Limited Debate on Thailand

27 07 2010

A bit off PPT’s usual tack, but a story in The Nation caught our attention. It has a report on the U.S. House Foreign Affairs Committee’s Subcommittee on Asia, the Pacific, and the Global Environment hearing on Thailand’s political crisis that led to the House of Representatives bland and non-binding Resolution 1321 that was supported by almost all. This was back on 10 June, and the story probably reflects the fact that journalist just got around to reading the statements. The opening statement by Eni F.H. Faleomavaega is revealing of the intent of the sponsor.

One of the interesting points is that a “panel of Asian/Thai academic experts” is mentioned as providing testimony. They were: Dr Richard Cronin of the Stimson Centre (his statement is here), Dr Karl Jackson who is a professor of Southeast Asian Studies at the Paul H Nitze School of Advanced International Studies at Johns Hopkins University (see his testimony) and Catharin Dalpino, visiting associate professor and director of the Thai Studies Program at Georgetown University (statement). They were joined by Scot Marciel of the State Department.

By the way, it is better to read their statements/evidence than to rely on The Nation’s report.

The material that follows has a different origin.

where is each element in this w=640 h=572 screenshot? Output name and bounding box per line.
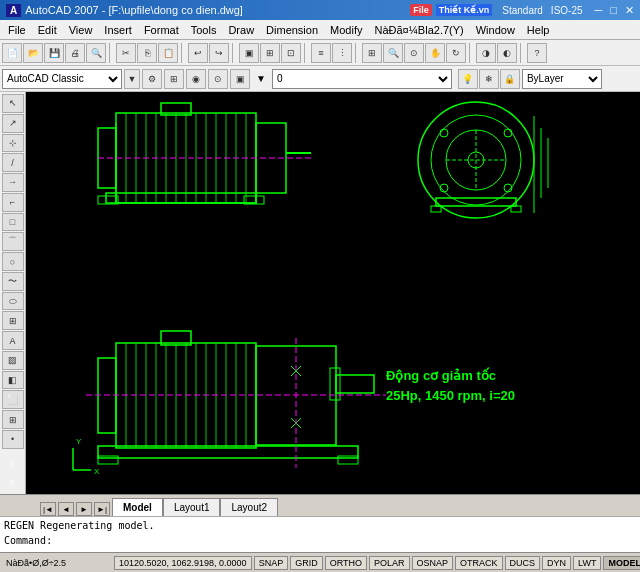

There’s also a webcast and this seems to be The Nation’s reference, but PPT can’t get it to work.

For PPT, one interesting thing here is that only relatively conservative commentators were at the hearings and yet they came up with mildly divergent views. At the same time, they pussyfoot around, with barely a mention of the monarchy in their statements. A second point is that each of these speakers is a kind of policy, inside-the-beltway policy people who are not really Thailand experts. None of them has produced major political analysis on Thailand. What has happened to Thai studies in the U.S.? Where are the political scientists? There are some – for example, Allen Hicken at Michigan, Kevin Hewison at UNC-Chapel Hill, Danny Unger at NIU – but their views are not heard. PPT can only wonder why this is when these specialist academics have written extensively on recent politics.

It is noticeable that, since the Cold War/Vietnam War days, Thai studies in the U.S. has been in decline. That’s a shame but the recent crisis may at least have more students thinking that Thailand is a place worthy of critical study.